- _Stored data entries_
>>>>

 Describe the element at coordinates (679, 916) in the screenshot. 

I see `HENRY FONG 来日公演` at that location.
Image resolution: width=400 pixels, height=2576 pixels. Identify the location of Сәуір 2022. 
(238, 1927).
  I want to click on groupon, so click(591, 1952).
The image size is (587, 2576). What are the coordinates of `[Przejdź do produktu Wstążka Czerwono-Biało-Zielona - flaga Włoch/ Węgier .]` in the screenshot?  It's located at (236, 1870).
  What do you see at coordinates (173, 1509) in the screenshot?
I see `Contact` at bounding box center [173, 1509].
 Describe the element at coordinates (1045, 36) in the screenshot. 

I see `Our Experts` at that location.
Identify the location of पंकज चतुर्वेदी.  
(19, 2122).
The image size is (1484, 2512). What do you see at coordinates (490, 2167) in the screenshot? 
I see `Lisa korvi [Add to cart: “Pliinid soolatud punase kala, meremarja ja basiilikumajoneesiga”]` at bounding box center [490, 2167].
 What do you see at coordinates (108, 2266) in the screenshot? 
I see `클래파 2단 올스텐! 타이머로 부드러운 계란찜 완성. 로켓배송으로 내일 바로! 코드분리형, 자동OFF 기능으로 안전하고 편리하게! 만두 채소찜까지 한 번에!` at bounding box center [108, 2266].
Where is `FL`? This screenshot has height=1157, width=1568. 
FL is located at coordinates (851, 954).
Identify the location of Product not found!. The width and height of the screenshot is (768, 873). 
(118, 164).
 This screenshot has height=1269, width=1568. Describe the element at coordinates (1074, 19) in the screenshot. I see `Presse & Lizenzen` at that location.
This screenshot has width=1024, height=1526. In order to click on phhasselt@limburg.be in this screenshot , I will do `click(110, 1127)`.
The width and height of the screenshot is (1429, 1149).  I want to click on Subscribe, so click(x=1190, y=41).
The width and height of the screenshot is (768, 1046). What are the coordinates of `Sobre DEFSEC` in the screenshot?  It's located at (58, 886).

<<<<

- _Directions_
Which lines above run from the one containing "The image size is (1484, 2512)." down to the one containing "The width and height of the screenshot is (1429, 1149)."? Repeat exactly those, both ends included, and nothing else.

- _Exercise solution_
The image size is (1484, 2512). What do you see at coordinates (490, 2167) in the screenshot? 
I see `Lisa korvi [Add to cart: “Pliinid soolatud punase kala, meremarja ja basiilikumajoneesiga”]` at bounding box center [490, 2167].
 What do you see at coordinates (108, 2266) in the screenshot? 
I see `클래파 2단 올스텐! 타이머로 부드러운 계란찜 완성. 로켓배송으로 내일 바로! 코드분리형, 자동OFF 기능으로 안전하고 편리하게! 만두 채소찜까지 한 번에!` at bounding box center [108, 2266].
Where is `FL`? This screenshot has height=1157, width=1568. 
FL is located at coordinates (851, 954).
Identify the location of Product not found!. The width and height of the screenshot is (768, 873). 
(118, 164).
 This screenshot has height=1269, width=1568. Describe the element at coordinates (1074, 19) in the screenshot. I see `Presse & Lizenzen` at that location.
This screenshot has width=1024, height=1526. In order to click on phhasselt@limburg.be in this screenshot , I will do `click(110, 1127)`.
The width and height of the screenshot is (1429, 1149).  I want to click on Subscribe, so click(x=1190, y=41).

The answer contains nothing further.